Hadoop HBase And Hive
- Hadoop is an open source software stack that runs on a cluster of machines.
- Hadoop provides distributed storage and distributed process for very big data sets.
It has following 2 core components:
- Hadoop Distributed file system or HDFS is a Java based distributed file system that enables us to store big data across multiple nodes in a Hadoop cluster.

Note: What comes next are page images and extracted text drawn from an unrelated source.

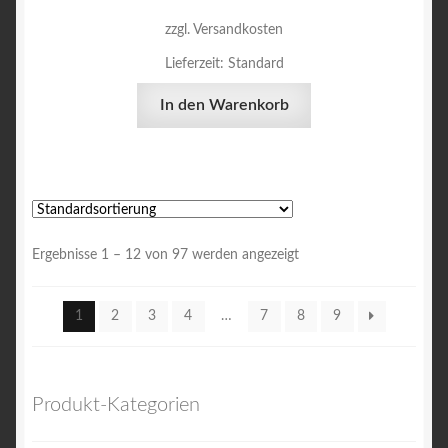
zzgl. Versandkosten
Lieferzeit:
Standard
In den Warenkorb
Ergebnisse 1 – 12 von 97 werden angezeigt
1
2
3
4
…
7
8
9
Produkt-Kategorien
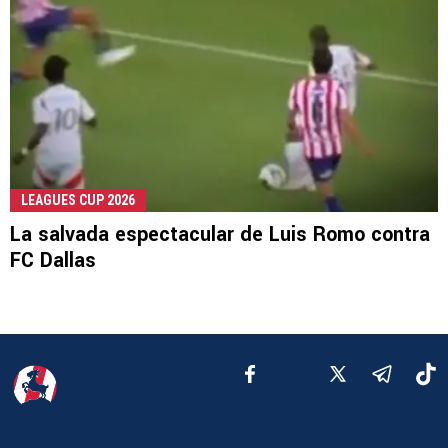
LEAGUES CUP 2026
La salvada espectacular de Luis Romo contra
FC Dallas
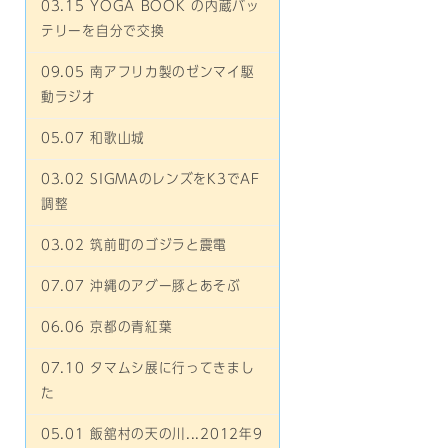
03.15 YOGA BOOK の内蔵バッ
テリーを自分で交換
09.05 南アフリカ製のゼンマイ駆
動ラジオ
05.07 和歌山城
03.02 SIGMAのレンズをK3でAF
調整
03.02 筑前町のゴジラと震電
07.07 沖縄のアグー豚とあそぶ
06.06 京都の青紅葉
07.10 タマムシ展に行ってきまし
た
05.01 飯舘村の天の川...2012年9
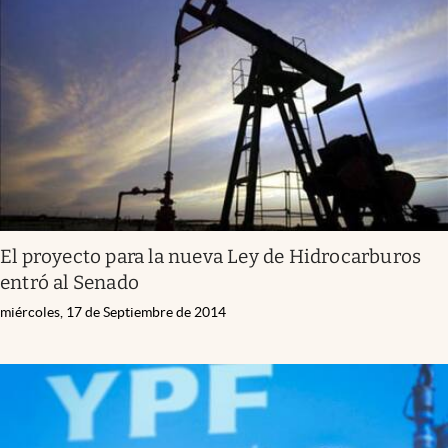
El proyecto para la nueva Ley de Hidrocarburos
entró al Senado
miércoles, 17 de Septiembre de 2014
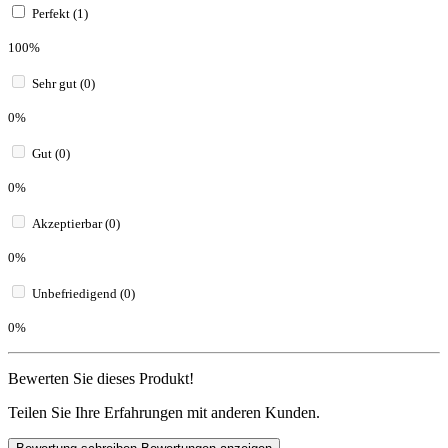
Perfekt (1)
100%
Sehr gut (0)
0%
Gut (0)
0%
Akzeptierbar (0)
0%
Unbefriedigend (0)
0%
Bewerten Sie dieses Produkt!
Teilen Sie Ihre Erfahrungen mit anderen Kunden.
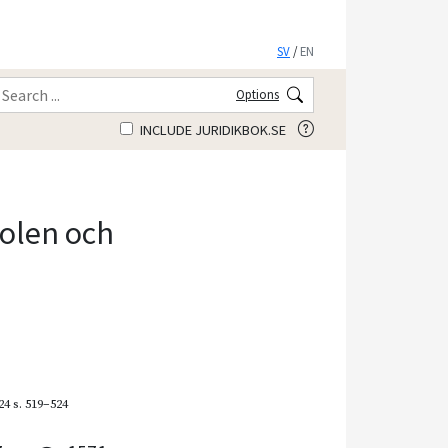
SV
/
EN
Options
INCLUDE JURIDIKBOK.SE
tolen och
24
s. 519–524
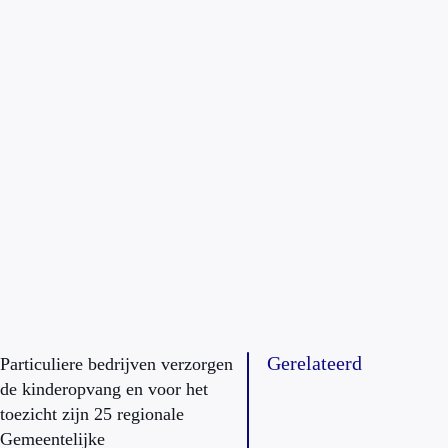
Gerelateerd
Particuliere bedrijven verzorgen
de kinderopvang en voor het
toezicht zijn 25 regionale
Gemeentelijke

- So, if you install Hadoop, you will get HDFS as an underlying storage system for storing the big data sets in the distributed environment.
- MapReduce is a programming framework for writing applications that method massive amounts of structured and unstructured data in parallel across a cluster of thousands of machines, in a reliable, fault-tolerant manner.
- Apache HBase is Hadoop database, a distributed, scalable, column oriented big data store.
- HBase is built on top of HDFS means that data you store in HBase is stored in HDFS itself.
- Hive is an important tool for Hadoop ecosystem it provides an SQL for querying data in HDFS, other file systems that integrate with Hadoop like MapR-FS and Amazon’s S3 and databases like HBase(the Hadoop database) and Cassandra.
- Hive too like HBase stores data into HDFS but it uses MapReduce too. It compiles queries into MapReduce jobs and runs them on the cluster. It was the primary abstraction engines to be built on top of MapReduce. Hive needs a metastore(JDBC compliant RDBMS) to store its metadata.